The first team had partially cleared away the debris and had done the best they could to shore up the tunnel with odd pieces of timber which littered the workings. In the light of the lamps it looked none too safe and Frank voiced the opinion that a decent sneeze would bring the whole assembly down on top of them.

‘How much more do you reckon there is to move?' Lee Merriam asked one of his engineers.

‘It's not as bad as it looks,' the man answered, annoyed by Frank's comment and letting him see it. ‘The tunnel narrows beyond this point and the roof seems to have held. If we clear the entrance you should be able to get through without any problems.'

‘Famous last words,' Frank said dryly.

‘You try digging it out with your bare hands,' the engineer
came back at him hotly. ‘We've no powered equipment, no proper lighting—'

‘Okay, okay, boys,' Lee Merriam said placatingly. ‘This is difficult enough without squabbling; let's all just do the best we can and leave it at that.'

He went forward to inspect how the work was progressing, his large beefy face grim and determined in the light from the heavy-duty lamps. It suddenly occurred to Frank that Lee Merriam was so desperately keen to find a way through into the detection chamber that he wondered whether it was from a sense of duty or if there was an ulterior motive. Of course he was only doing his job, yet even so his anxiety seemed to be verging on the obsessional.

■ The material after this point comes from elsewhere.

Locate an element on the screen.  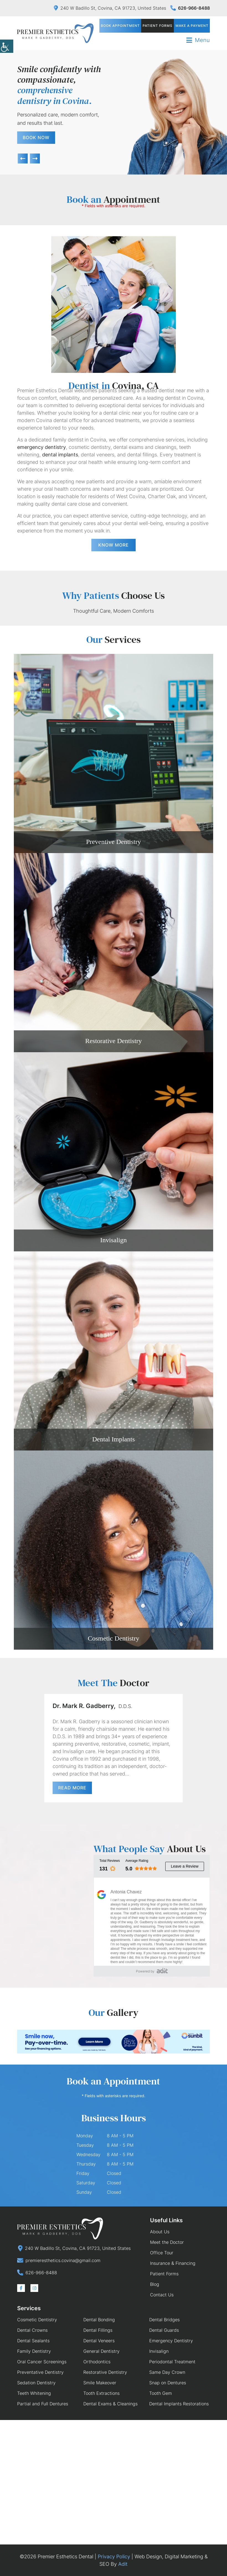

He came back and reported that it was almost clear, except for one or two boulders that were too big to be moved. ‘We'll have to squeeze past those,' he said, sucking in his stomach. ‘This is when I could do to be carrying thirty pounds less weight. The tunnel looks in reasonable condition from there on in – as far as we can see, anyway. Can you remember what it's like farther on? Do we keep to this tunnel or cut off into another?'

‘We keep to this one. It gets pretty narrow farther on.'

‘You do remember some of it,' Lee Merriam said. He watched Frank's face intently in the dim light.

‘Some,' Frank conceded.

‘There must be one helluva gradient if it drops to the level of the chamber.'

‘That's the part I can't recall. We'll come to some old workings and there's a large main tunnel leading off it the other side. From there we'll have to take it as it comes.'

‘That tremor must have really shook you up.'

Frank didn't reply. He looked to where the men were clearing the last of the rubble, partly obscured by dust which swirled in the beams of the lamps.

‘We're about set to go,' Lee Merriam said. ‘Do you want me to lead the way?'

‘No, I'll go first. There's a chance it'll come back to me if I recognize any of the features.' He smiled inwardly,
thinking that he would recognize the mirror-like black rock soon enough if he ever set eyes on it again. But he didn't expect the rock to be at the end of the tunnel as before: it had moved to the lower level, hadn't it? Assuming there was only one mysterious black rock in the Telluride Mine.

The engineer in charge of the clearing operation called out that it was now clear enough to proceed and added caustically that he hoped no one would sneeze as they went through.

The tunnel was as familiar to Frank as the recurrence of a bad dream. Without thinking about it he started counting the number of paces in his head, knowing that by the hundredth the four of them should have reached the small cavern with its shallow workings … and beyond that the tunnel where he had seen the reflection of his lamp signalling to him.

Lee Merriam was close behind, his breathing magnified by the confined space, and by an odd trick of the acoustics it seemed to be coming from some distance ahead – preceding them into the depths of the mountain.